Tuesdays with Morrie

Don't worry; you might be having flashbacks to high school reading assignments reading a post title like that, but this has nothing to do with literary masterpieces by Mitch Albom.

Rather, this post is intended to shine the spotlight on a former Cubs pitcher who had a masterpiece of a run in Chicago - or, at least a pretty nice go of it anyway.

Morrie Steevens (yes, that is how his name is spelled) is the latest addition to my Cubs All-Time Roster Collection.


To the best of my knowledge, this lovely portrait from TCMA's 1978 nostalgia-based set "The 1960's" is Morrie's only solo appearance on a baseball card.  He shares a space on a multi-player rookie card from 1965 with Dave Bennett, but I prefer cards with only one subject.

The picture was obviously taken at dusk, which makes for some lighting not usually seen on baseball cards - I'm in favor of that.  But, is the a temporary batting cage, backstop or Pirate ship sail in the background?

I know I picked this up from one of my LCS in the last few weeks, but I cannot remember which one (good problem to have, right?) or the circumstances surrounding it.  I'm going to be a blast when I get old.

But, much has been written about the simple beauty of TCMA's releases from the decade of disco, so I'm very happy to have come across it - wherever that might have been.

Steevens, though he's shown here as a Phillie, initially rose through the Cubs system after being signed out of Salem, IL in 1958.  I guess you could call him a local boy, if you consider a 3-hour drive south local.

Morrie as a bright-eyed rookie, wearing the "correct" uniform
image courtesy of tnfoto at ootpdevelopments.com

Morrie got his initial call to the Bigs in 1962 on the strength of his blazing fastball and he certainly made the most of it.  He made 12 appearances, mostly out of the bullpen, split between April and September and was only scored upon in one contest.

However, like many a flame-thrower, he was a little wild - 11 walks in 15 frames with one hit batsmen - and was thusly returned to the minors to refine his control.  

While there, he managed to limit his walks but then ceased missing bats (an ERA near 5 in AAA) and soon found himself shipped to Philly in exchange for another minor-leaguer (who didn't make it).

Steevens earned a couple of more brief cameos in Philadelphia, but they didn't go nearly as well as his brief stint in Chicago, bottoming out with an era over 16 in 1965.  Plus, he got the pleasure of experiencing one of the most infamous collapses in baseball history in 1964, as his Phillies infamously blew the pennant in the last week of the season.

Bullpen issues are often blamed for the choke job, but Morrie only made it into 4 games, so you can't lay much blame on him.

After all that fun, he hung around for a few more years in the bush leagues, but was out of baseball by '67.

 Morrie wasn't the only future/former Cub on that infamous Phillies team - there were 13 total players, plus 2 future coaches and a GM!  The ex-Cub factor strikes again.
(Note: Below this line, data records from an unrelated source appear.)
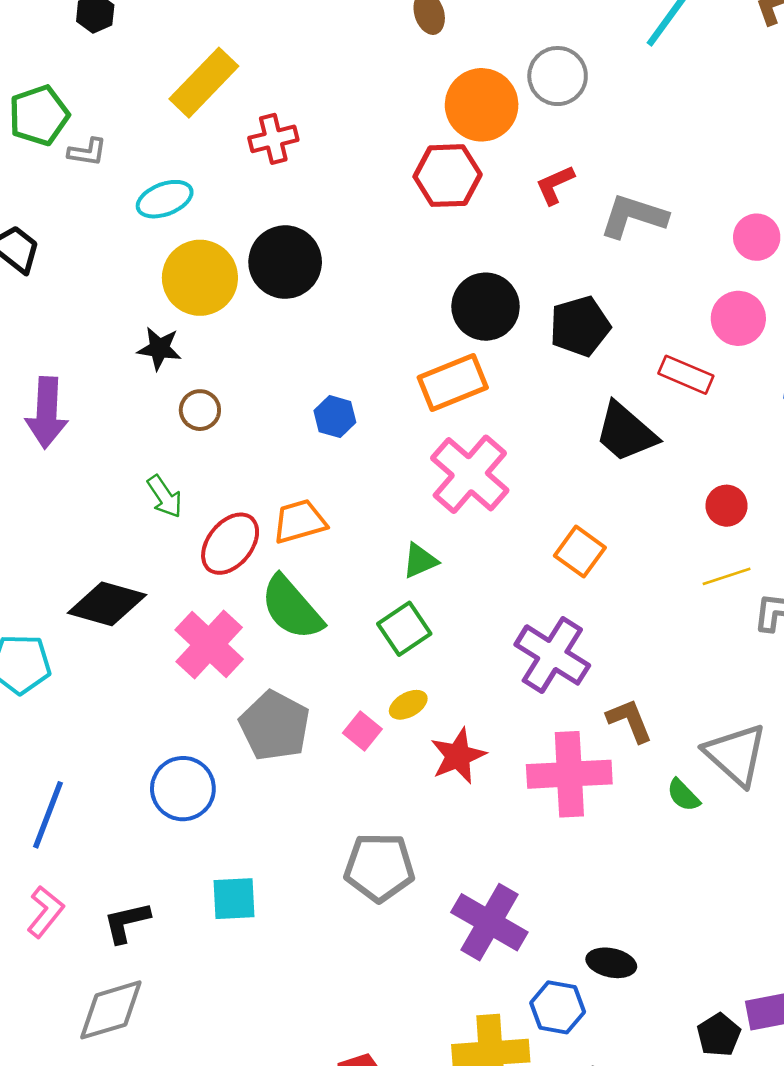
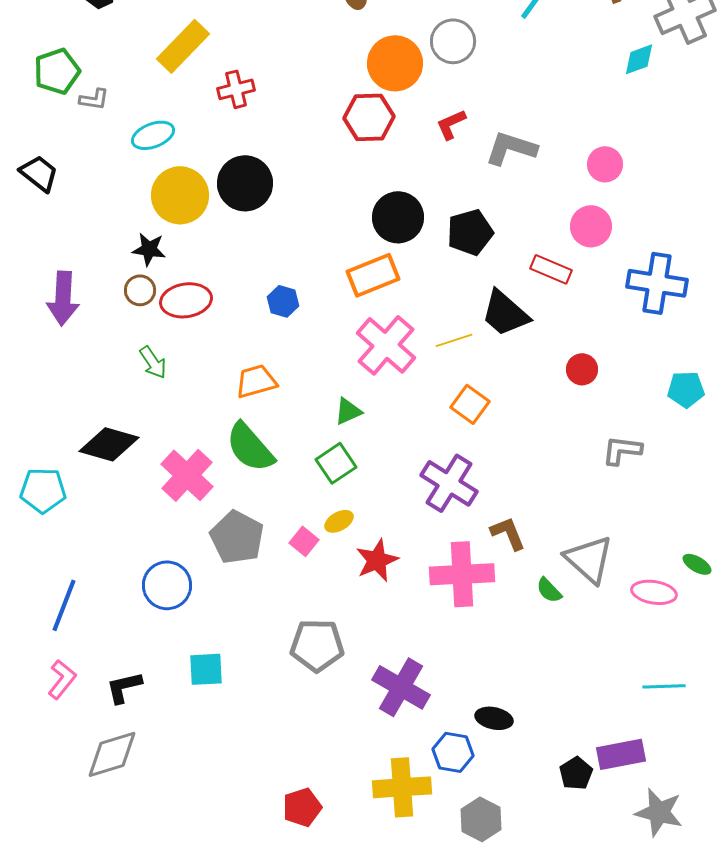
brown circle: (200, 410) -> (140, 290), moved
red ellipse: (230, 544) -> (186, 300), moved, turned 42
yellow line: (727, 576) -> (454, 340), moved

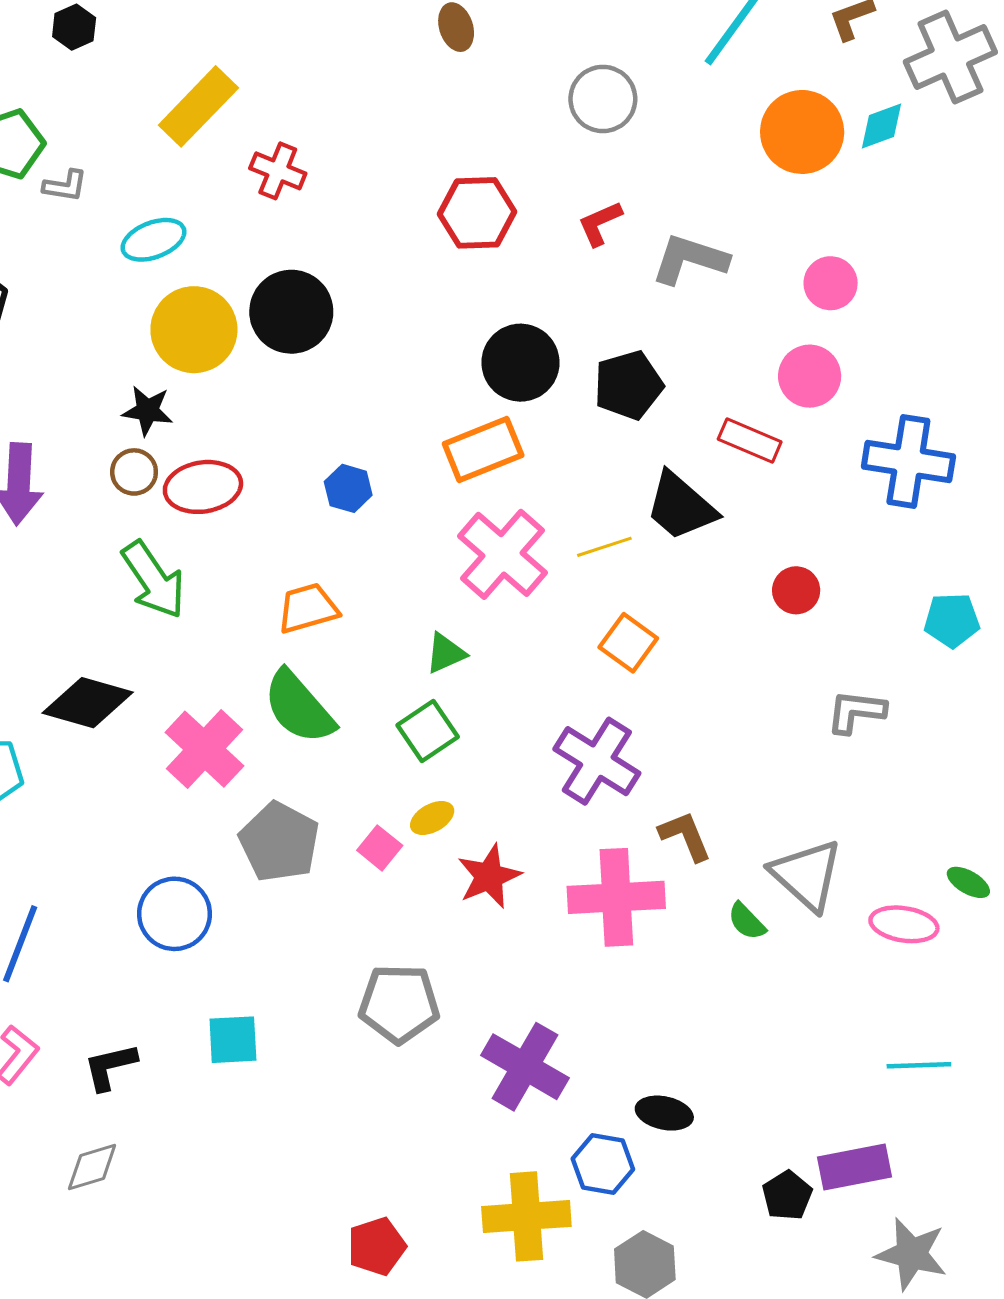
orange circle: (395, 63) -> (802, 132), moved
red cross: (236, 89) -> (278, 171), turned 36
green arrow: (153, 362) -> (153, 580), size x1.6
gray diamond: (112, 754) -> (92, 1167), size x0.7

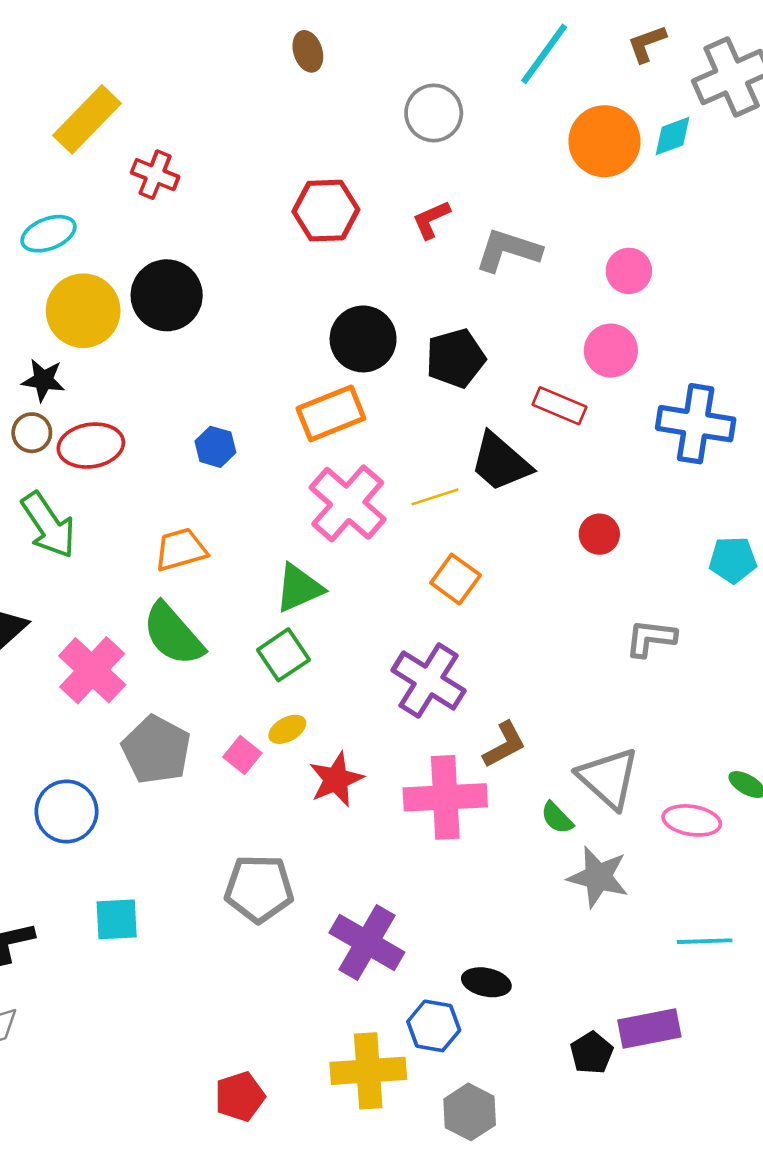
green triangle: (446, 653) -> (299, 588), size x1.4
brown L-shape: (685, 836) -> (504, 745), turned 84
gray star: (911, 1254) -> (598, 877), moved

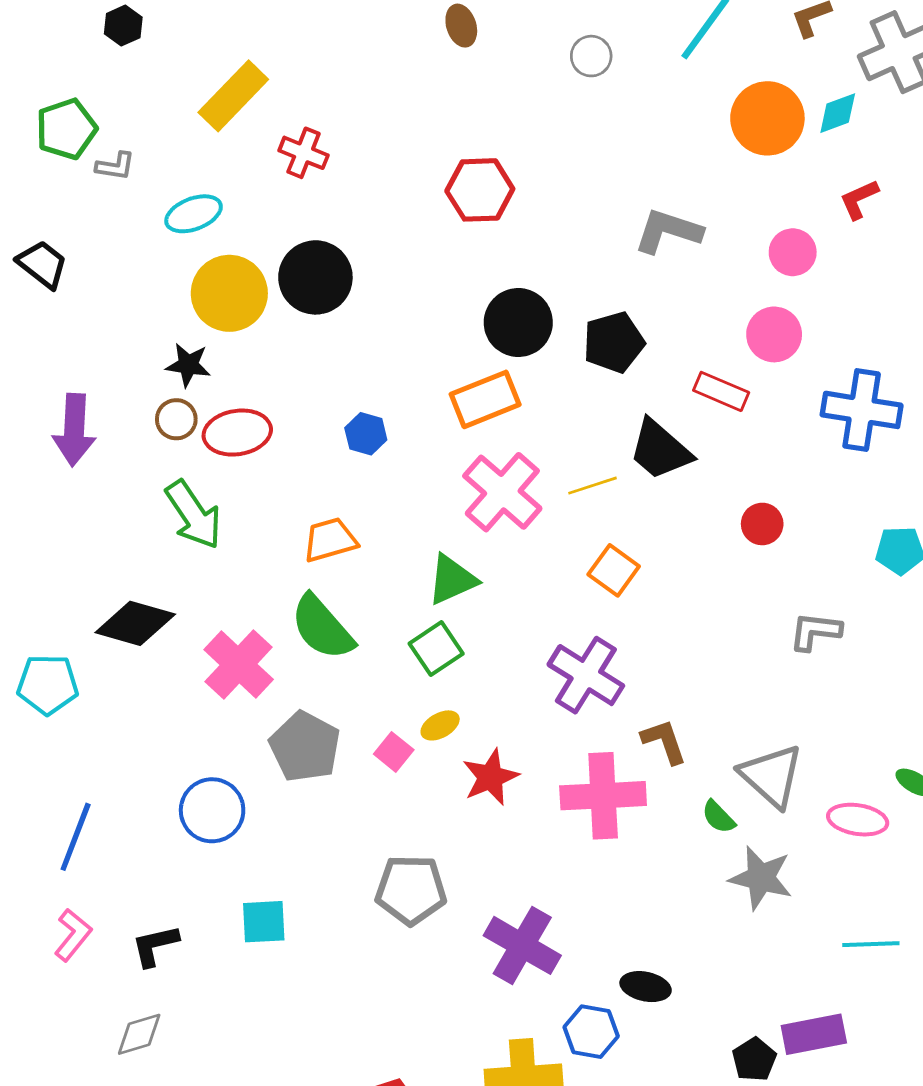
gray circle: (434, 113) -> (591, 56), moved, size x0.7
red L-shape: (431, 220) -> (859, 199), moved
brown L-shape: (504, 745) -> (664, 741), turned -81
Morrie's story is a common one, a really common one at that.  It's too bad that he was never able to capitalize on his initial promise, but there wasn't a lot of success to be had with the Cubs of the early to mid-60's after all.

With that, we close this chapter with his addition to my CATRC - which I'm sure is the absolute highlight of his time spent in professional baseball.  Thanks to TCMA, he gets a spot of his own.

Now, I hope you payed attention while reading this post - there will be a quiz later!